Shortly after its coup d’etat, Myanmar’s military junta offered to help Malaysian authorities deport some 1,200 people.

Rights Groups Attack Malaysia’s ‘Abhorrent’ Deportation Plan

A Malaysian flag hangs in the home of refugees from Myanmar, in Kuala Lumpur, Malaysia.

Credit: Flickr/Overseas Development Institute

Human rights groups have excoriated the Malaysian government’s planned deportation of 1,200 people back to Myanmar next week, as the latter’s military government comes under increasing international pressure following the coup of February 1.

On February 12, the government of Malaysia accepted an offer by the army to send three navy ships to repatriate 1,200 Myanmar nationals held in Malaysian immigration detention centers.

According to a report by Reuters, Myanmar, via its embassy in Kuala Lumpur, made the offer to take back its citizens held in Malaysian immigration detention shortly after the military’s seizure of power.
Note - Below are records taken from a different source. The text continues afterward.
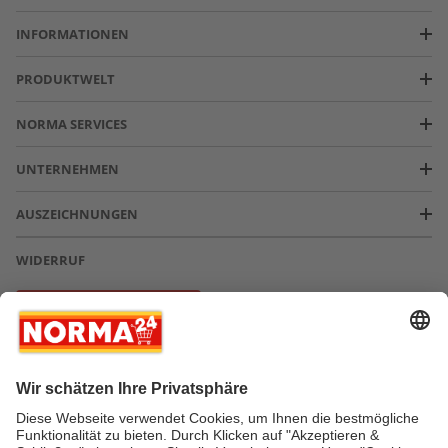
INFORMATIONEN
PRODUKTWELT
NORMA SERVICES
UNTERNEHMEN
AUSZEICHNUNGEN
WIDERRUF
Vertrag widerrufen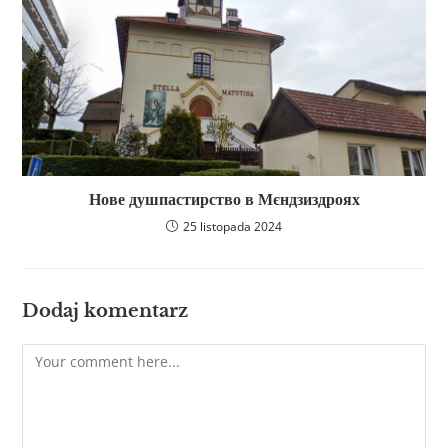
Нове душпастирство в Мєндзиздроях
25 listopada 2024
Dodaj komentarz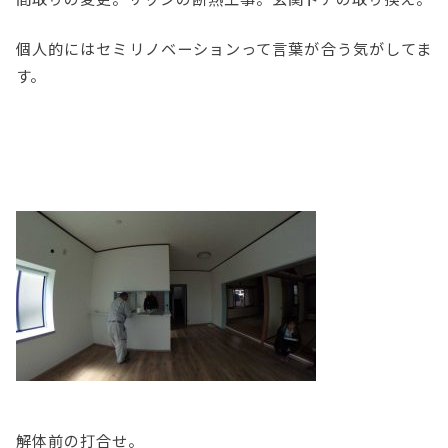
個人的にはセミリノベーションって言葉が合う気がしてま
す。
解体前の打合せ。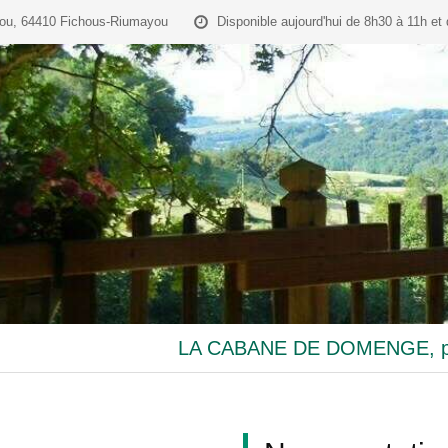
ou, 64410 Fichous-Riumayou
Disponible aujourd'hui de 8h30 à 11h et
LA CABANE DE DOMENGE, pr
The ships are scheduled to arrive this weekend, and to return to Myanmar on February 23.

Malaysia claims that it will not deport any refugees or asylum seekers registered with the United Nations High Commissioner for Refugees (UNHCR). But the U.N. agency says that it has not had access to immigration detention centers in Malaysia since August 2019, and according to human rights groups, there is a good chance that the group will include asylum seekers and those qualifying for refugee status, including some arrested in mass immigration raids by Malaysian authorities last May, who could face jail or persecution upon arrival back in Myanmar.

“The Malaysian government is recklessly imperiling the lives of over 1,000 Myanmar people by deporting them under a curtain of secrecy to a country in the middle of a coup marred by human rights violations,” Katrina Jorene Maliamauv, executive director of Amnesty International Malaysia, said in a statement.

Chamnan Chanruang, a member of ASEAN Parliamentarians for Human Rights and a former Thai member of parliament, described the move as “utterly abhorrent.” He added that the groups could include legitimate asylum seekers who “will be put back into the hands of the Myanmar military who caused them to flee violence and desperation in the country in the first place.”

Malaysia has long been a destination for asylum seekers from Myanmar, particularly Muslim Rohingya who had fled Rakhine State in the country’s west. Rohingya have been casting off from the coasts in leaky boats for years, but fierce assaults by the Myanmar military in 2016 and 2017 have increased the numbers desperately seeking asylum abroad.

Refugees and asylum seekers from Myanmar make up the majority of those registered with UNHCR in Malaysia. Of the 178,610 refugees and asylum seekers registered with the U.N. agency as of December, 154,030 are from Myanmar. This includes 102,250 Rohingyas, 22,410 Chins, and 29,360 from other ethnic groups who have fled conflict or persecution.

However, Malaysia does not formally recognize refugees, regarding them instead as illegal migrants, and the authorities there have a history of mistreating refugees and asylum seekers, including Rohingya. According to the Reuters report, Myanmar has offered to take back only its citizens, implying that it would not take any Rohingya, which it views as illegal migrants from Bangladesh.

Given its timing, it’s hard not to see the offer by Myanmar as a bid for Malaysia’s support (or at least acquiescence) for its seizure of power, which has prompted international condemnations and strident domestic opposition. For its own part, Kuala Lumpur seems happy to take the opportunity to rid itself of a group of people that it views as illegal immigrants.

At the same time as it collaborates with Myanmar on the deportation, Malaysia has voiced support for an Association of Southeast Asian Nations (ASEAN) to convene a special meeting to address the escalating crisis in Myanmar. After a meeting between Indonesian President Joko Widodo in Jakarta on February 5 and Prime Minister Muhyiddin Yassin, both leaders agreed to instruct their foreign ministers to push forward efforts to convene an ASEAN meeting. Muhyiddin referred to the military takeover as representing “one step backward in the process of democracy in that country.”